Exclusion criteria included congenital fetal abnormalities and a history of chronic liver disease. In addition, women who were treated with magnesium for PE and who had severe features, as defined below, and who were admitted to the delivery room for stabilization and immediate labor induction were excluded from the analysis. This was because their condition did not enable their transfer to the liver unit to perform the transient elastography assessment.

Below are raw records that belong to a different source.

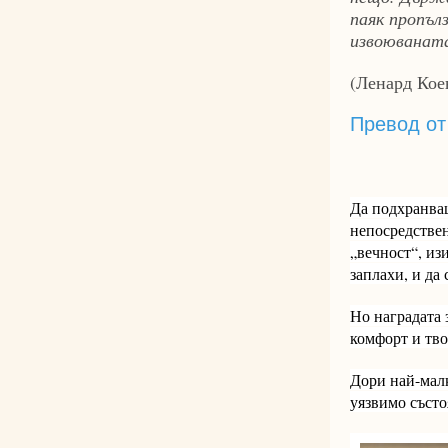
паяк пропъл
извоюваната
(Ленард Кое
Превод от
Да подхранваш
непосредствен
„вечност“, из
заплахи, и да
Но наградата 
комфорт и тв
Дори най-малк
уязвимо състо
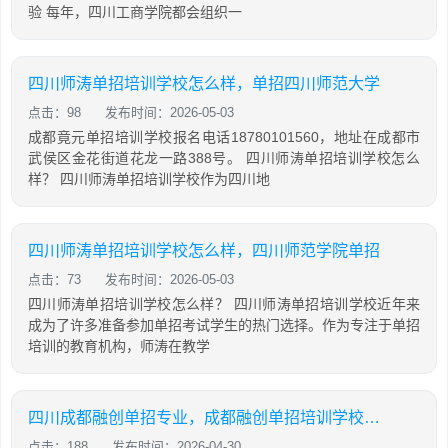
验 每年，四川工商学院都会组织一
四川师涛单招培训学校怎么样，单招四川师范大学
点击：98
发布时间：2026-05-03
成都竟元单招培训学校报名电话18780101560，地址在成都市
武侯区金花街道花龙一路388号。 四川师涛单招培训学校怎么
样？ 四川师涛单招培训学校作为四川地
四川师涛单招培训学校怎么样，四川师范学院单招
点击：73
发布时间：2026-05-03
四川师涛单招培训学校怎么样？ 四川师涛单招培训学校近年来
成为了许多准备参加单招考试学生的热门选择。作为专注于单招
培训的教育机构，师涛在教学
四川成都融创单招专业，成都融创单招培训学校怎么样
点击：188
发布时间：2026-04-30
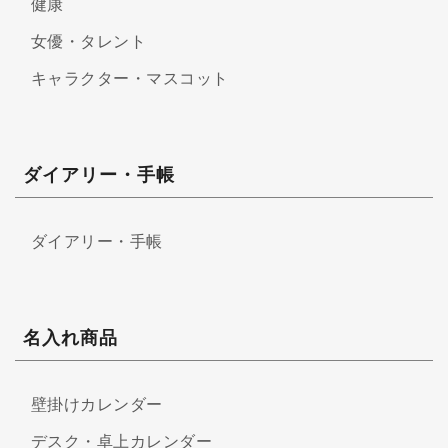
健康
女優・タレント
キャラクター・マスコット
ダイアリー・手帳
ダイアリー・手帳
名入れ商品
壁掛けカレンダー
デスク・卓上カレンダー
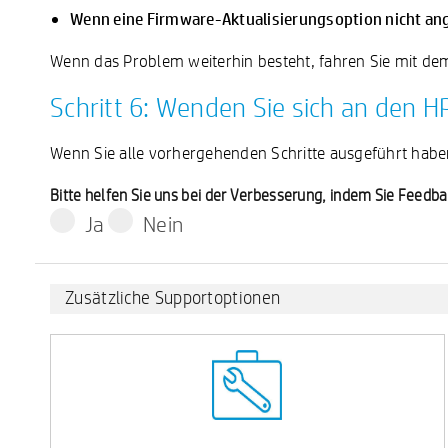
Wenn eine Firmware-Aktualisierungsoption nicht an
Wenn das Problem weiterhin besteht, fahren Sie mit dem 
Schritt 6: Wenden Sie sich an den 
Wenn Sie alle vorhergehenden Schritte ausgeführt hab
Bitte helfen Sie uns bei der Verbesserung, indem Sie Feed
Ja
Nein
Zusätzliche Supportoptionen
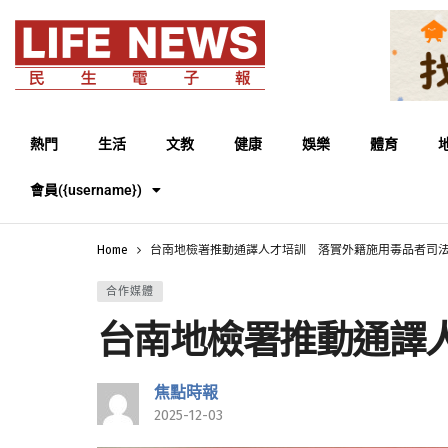
熱門
生活
文教
健康
娛樂
體育
會員({username})
Home
台南地檢署推動通譯人才培訓 落實外籍施用毒品者司
合作媒體
台南地檢署推動通譯
焦點時報
2025-12-03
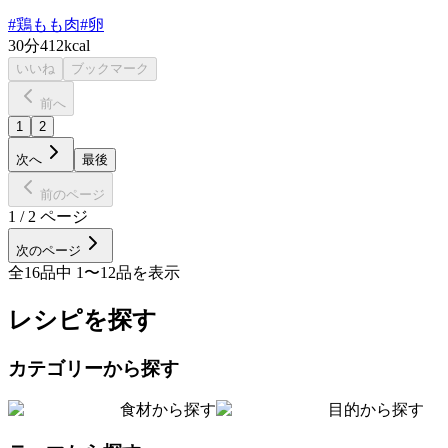
#
鶏もも肉
#
卵
30分
412kcal
いいね
ブックマーク
前へ
1
2
次へ
最後
前のページ
1
/
2
ページ
次のページ
全
16
品中
1
〜
12
品を表示
レシピを探す
カテゴリーから探す
食材から探す
目的から探す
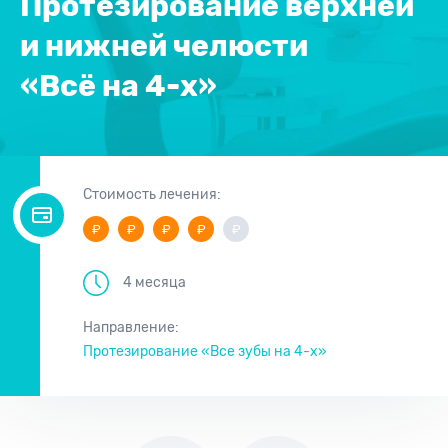
Протезирование верхней
и нижней челюсти
«Всё на 4-х»
Стоимость лечения:
4 месяца
Направление:
Протезирование «Все зубы на 4-х»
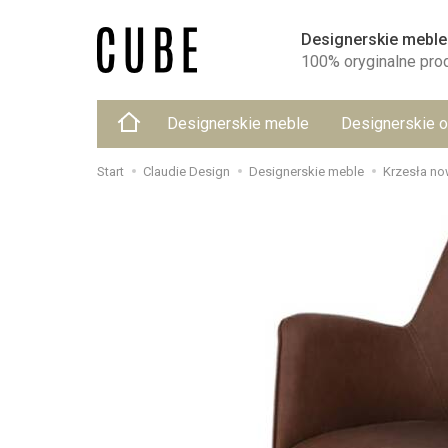
Designerskie meble
100% oryginalne pro
Designerskie meble
Designerskie o
Start
Claudie Design
Designerskie meble
Krzesła n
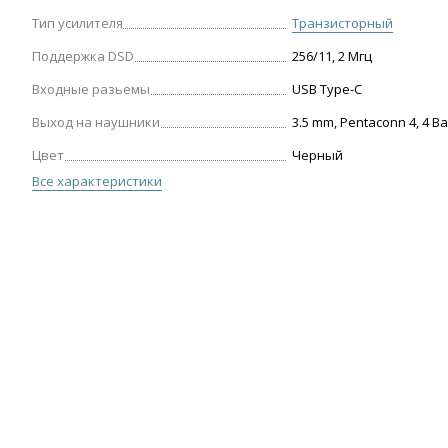
Тип усилителя
Транзисторный
Поддержка DSD
256/11, 2 Мгц
Входные разьемы
USB Type-C
Выход на наушники
3.5 mm, Pentaconn 4, 4 B
Цвет
Черный
Все характеристики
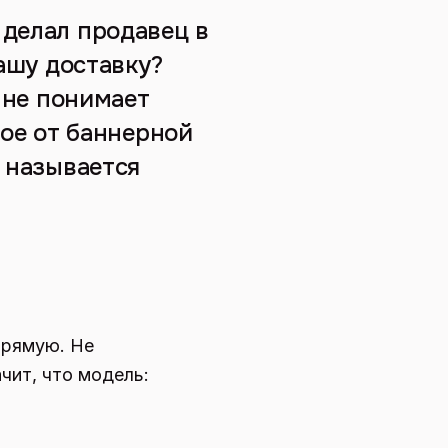
 делал продавец в
вашу доставку?
о не понимает
ное от баннерной
и называется
апрямую. Не
чит, что модель:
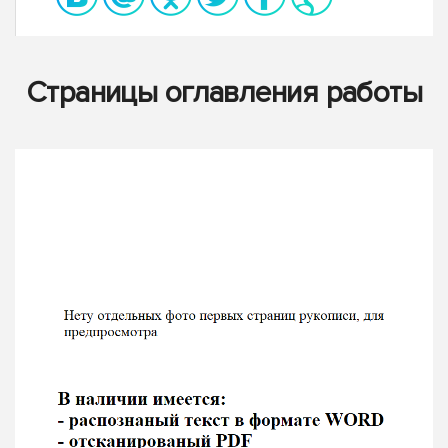
Страницы оглавления работы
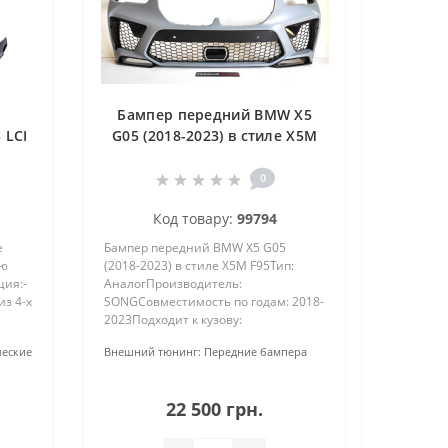
Бампер передний BMW X5
 LCI
G05 (2018-2023) в стиле X5M
F95
0
Код товару:
99794
e
Бампер передний BMW X5 G05
ию
(2018-2023) в стиле X5M F95Тип:
ция:-
АналогПроизводитель:
з 4-х
SONGСовместимость по годам: 2018-
2023Подходит к кузову:
3-х
G05Материал: ABS-
еские
Внешний тюнинг:
Передние бампера
ер
пластикПокраска: Под покраскуТип
установки: В штатные
местаКомплектация:Бампер
22 500 грн.
(основа)Центральна..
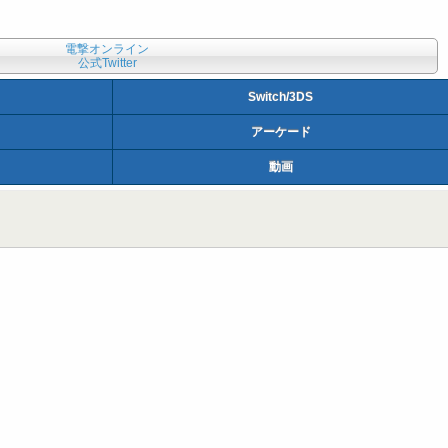
電撃オンライン
公式Twitter
Switch/3DS
アーケード
動画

PE was diagnosed by the combination of new-onset hypertension and proteinuria that first appeared after 20 weeks of gestation. Elevated blood pressure was defined as systolic blood pressure of ≥140 mm Hg or diastolic blood pressure of ≥90 mm Hg on 2 occasions at least 4 hours apart; and proteinuria was defined as protein concentration of ≥300 mg in a 24-hour urine collection. PE with severe features was diagnosed according to the American College of Obstetrics and Gynecology criteria
Clinical and laboratory parameters
Clinical characteristics and obstetrical maternal and neonatal outcomes were collected. All the patients diagnosed with PE underwent the following workup: sign and symptom evaluation, blood pressure monitoring, 24-hour protein excretion in grams, body mass index (BMI) assessment, and laboratory studies including complete blood count, hepatic enzymes, and coagulation testing.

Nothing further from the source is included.